What's MLP? What's Brony?


----------



## An Die Freude (Apr 23, 2011)

4chan stuff.

My Little Pony.

Pony + /b/ = Brony.

Load of crap if you ask me.


----------



## Metalkitsune (Jul 11, 2011)

Sorry,because i saw MLP avatars on SL.










Of course i'm mostly a fox.


----------



## Weston (Jul 11, 2008)

Yes, but I still think Stravinsky's later works are more interesting than his more popular early works.


----------



## Metalkitsune (Jul 11, 2011)

Weston said:


> Yes, but I still think Stravinsky's later works are more interesting than his more popular early works.


Dude,what???????


----------



## regressivetransphobe (May 16, 2011)

You can go ahead and be a 3d anthropomorphic fox but the Dragonforce shirt has got to go

edit: wow


----------



## Yoshi (Jul 15, 2009)

I like turtles.


----------



## Polednice (Sep 13, 2009)

I'm absolutely certain that I have interest in any of the content on this thread, but how about we stop trading in presumptuous abbreviations, acronyms, and portmanteaus?


----------



## Metalkitsune (Jul 11, 2011)

Polednice said:


> I'm absolutely certain that I have interest in any of the content on this thread, but how about we stop trading in presumptuous abbreviations, acronyms, and portmanteaus?


Sorry,i guess a habit of mine.


----------



## mamascarlatti (Sep 23, 2009)

Metalkitsune said:


> Dude,what???????


Are you aware that this is a classical music forum?


----------



## Metalkitsune (Jul 11, 2011)

mamascarlatti said:


> Are you aware that this is a classical music forum?


Sorry,because i thought the description of this thread is "Same place, new name! This is the place for fun threads, birthday greetings, and much more... basically everything that doesn't fit in the other forums." Which i think means to talk about anything,because i feel if it says that,but we can't talk about everything and that means it would be false advertising.

I also post in the other threads as well.

http://www.talkclassical.com/non-classical-music/

A guitar site has a thread similar to it too.

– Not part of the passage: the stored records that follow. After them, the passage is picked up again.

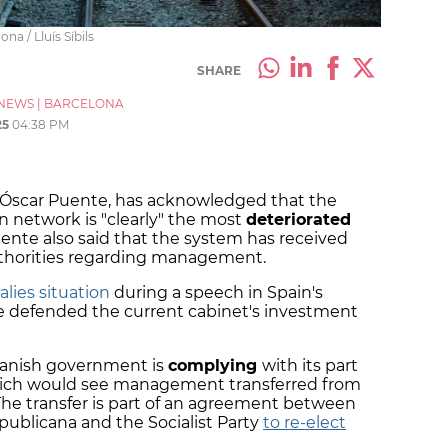
na / Lluís Síbils
SHARE
NEWS
|
BARCELONA
25
04:38 PM
, Óscar Puente, has acknowledged that the
 network is "clearly" the most
deteriorated
uente also said that the system has received
thorities regarding management.
lies situation
during a speech in Spain's
 defended the current cabinet's investment
panish government is
complying
with its part
 which would see management transferred from
 The transfer is part of an agreement between
blicana and the Socialist Party
to re-elect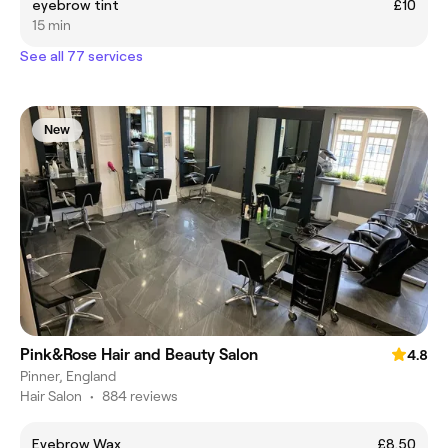
eyebrow tint
£10
15 min
See all 77 services
New
Pink&Rose Hair and Beauty Salon
4.8
Pinner, England
Hair Salon
•
884 reviews
Eyebrow Wax
£8.50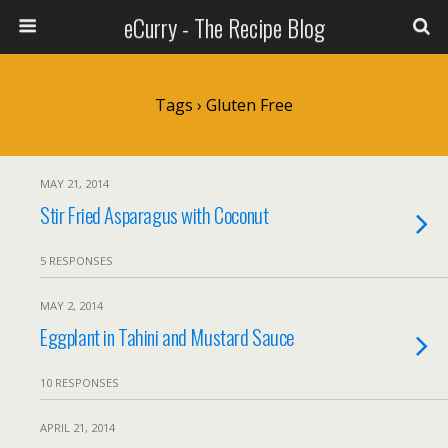
eCurry - The Recipe Blog
Tags › Gluten Free
MAY 21, 2014
Stir Fried Asparagus with Coconut
5 RESPONSES
MAY 2, 2014
Eggplant in Tahini and Mustard Sauce
10 RESPONSES
APRIL 21, 2014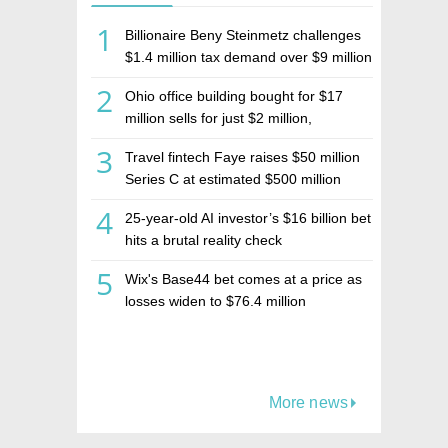
1
Billionaire Beny Steinmetz challenges
$1.4 million tax demand over $9 million
Israeli home sale
2
Ohio office building bought for $17
million sells for just $2 million,
deepening concerns over Israeli real
3
Travel fintech Faye raises $50 million
estate investment firm Realco
Series C at estimated $500 million
valuation
4
25-year-old AI investor’s $16 billion bet
hits a brutal reality check
5
Wix's Base44 bet comes at a price as
losses widen to $76.4 million
More news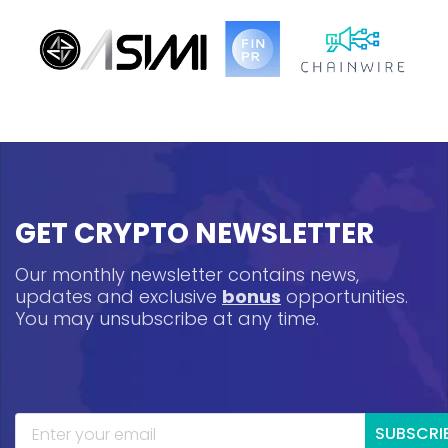
GET CRYPTO NEWSLETTER
Our monthly newsletter contains news,
updates and exclusive
bonus
opportunities.
You may unsubscribe at any time.
SUBSCRI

http://www.ultimate-guitar.com/forum/showthread.php?t=1448571&highlight=friendship+is+magic


----------



## Polednice (Sep 13, 2009)

Metalkitsune said:


> Sorry,because i thought the description of this thread is "Same place, new name! This is the place for fun threads, birthday greetings, and much more... basically everything that doesn't fit in the other forums." Which i think means to talk about anything,because i feel if it says that,but we can't talk about everything and that means it would be false advertising.
> 
> I also post in the other threads as well.
> 
> http://www.talkclassical.com/non-classical-music/


Even so, just don't be surprised if no one knows/cares what you're going on about.


----------



## Metalkitsune (Jul 11, 2011)

Polednice said:


> Even so, just don't be surprised if no one knows/cares what you're going on about.


Sorry. ): What's the the text length restrictions?


----------



## Polednice (Sep 13, 2009)

Metalkitsune said:


> Sorry. ): What's the the text length restrictions?

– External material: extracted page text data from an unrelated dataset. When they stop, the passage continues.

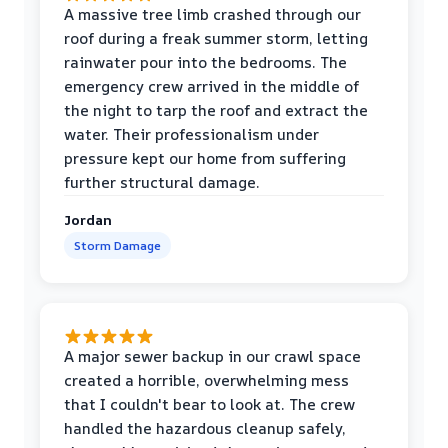
A massive tree limb crashed through our
roof during a freak summer storm, letting
rainwater pour into the bedrooms. The
emergency crew arrived in the middle of
the night to tarp the roof and extract the
water. Their professionalism under
pressure kept our home from suffering
further structural damage.
Jordan
Storm Damage
A major sewer backup in our crawl space
created a horrible, overwhelming mess
that I couldn't bear to look at. The crew
handled the hazardous cleanup safely,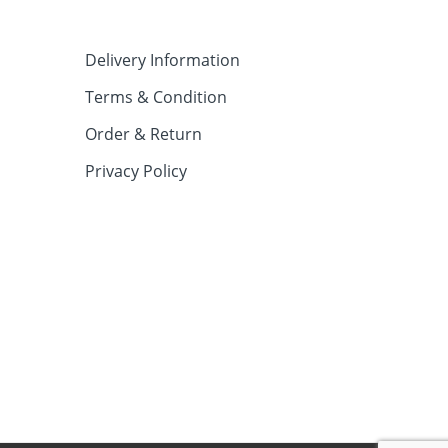
Delivery Information
Terms & Condition
Order & Return
Privacy Policy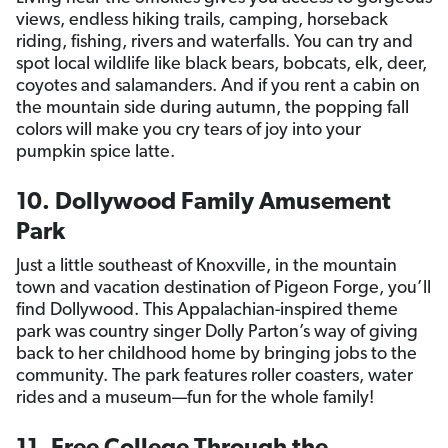
views, endless hiking trails, camping, horseback
riding, fishing, rivers and waterfalls. You can try and
spot local wildlife like black bears, bobcats, elk, deer,
coyotes and salamanders. And if you rent a cabin on
the mountain side during autumn, the popping fall
colors will make you cry tears of joy into your
pumpkin spice latte.
10. Dollywood Family Amusement
Park
Just a little southeast of Knoxville, in the mountain
town and vacation destination of Pigeon Forge, you’ll
find Dollywood. This Appalachian-inspired theme
park was country singer Dolly Parton’s way of giving
back to her childhood home by bringing jobs to the
community. The park features roller coasters, water
rides and a museum—fun for the whole family!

No, no, feel free to post whatever you like! It's just that the demographic for a classical music forum is unlikely to have many people interested in MLP . I think the minimum length for a post is 20 characters.


----------



## Klavierspieler (Jul 16, 2011)

I think it's 10.

What?


----------



## Metalkitsune (Jul 11, 2011)

Klavierspieler said:


> I think it's 10.
> 
> What?


My head hurts.


----------



## Polednice (Sep 13, 2009)

Oh yes, so it is.


----------



## Metalkitsune (Jul 11, 2011)

Can we please get a Mod to close the thread?


----------



## Klavierspieler (Jul 16, 2011)

Metalkitsune said:


> Can we please get a Mod to close the thread?

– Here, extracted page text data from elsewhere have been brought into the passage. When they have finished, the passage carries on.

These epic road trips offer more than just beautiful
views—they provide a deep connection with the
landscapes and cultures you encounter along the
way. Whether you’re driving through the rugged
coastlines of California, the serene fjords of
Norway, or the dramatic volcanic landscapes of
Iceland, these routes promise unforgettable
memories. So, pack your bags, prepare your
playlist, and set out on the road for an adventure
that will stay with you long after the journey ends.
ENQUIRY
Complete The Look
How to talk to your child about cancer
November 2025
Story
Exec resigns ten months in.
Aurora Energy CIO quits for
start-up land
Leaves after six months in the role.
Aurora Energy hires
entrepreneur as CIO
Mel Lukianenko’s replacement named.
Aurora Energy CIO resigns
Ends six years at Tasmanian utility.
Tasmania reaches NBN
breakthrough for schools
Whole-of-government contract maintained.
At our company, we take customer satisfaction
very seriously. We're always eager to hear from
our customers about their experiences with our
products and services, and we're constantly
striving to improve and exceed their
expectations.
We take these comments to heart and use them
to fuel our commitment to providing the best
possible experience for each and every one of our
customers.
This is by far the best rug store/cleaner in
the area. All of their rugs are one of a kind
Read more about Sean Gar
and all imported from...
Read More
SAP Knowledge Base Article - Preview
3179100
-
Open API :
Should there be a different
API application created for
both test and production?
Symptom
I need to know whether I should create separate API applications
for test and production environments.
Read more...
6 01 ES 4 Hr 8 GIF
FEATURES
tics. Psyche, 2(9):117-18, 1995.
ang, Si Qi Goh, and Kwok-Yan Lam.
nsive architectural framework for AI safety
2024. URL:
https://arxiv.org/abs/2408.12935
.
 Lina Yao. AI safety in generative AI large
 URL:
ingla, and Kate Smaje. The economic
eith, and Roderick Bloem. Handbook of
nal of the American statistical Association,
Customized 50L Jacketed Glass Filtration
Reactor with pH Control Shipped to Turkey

Sure, go bug a guy named Krummhorn and it will eventually get closed. (probably)


----------



## Krummhorn (Feb 18, 2007)

Metalkitsune said:


> Can we please get a Mod to close the thread?





Klavierspieler said:


> Sure, go bug a guy named Krummhorn and it will eventually get closed. (probably)


Your wish (in this case) is my command ... closed by request of originator.


----------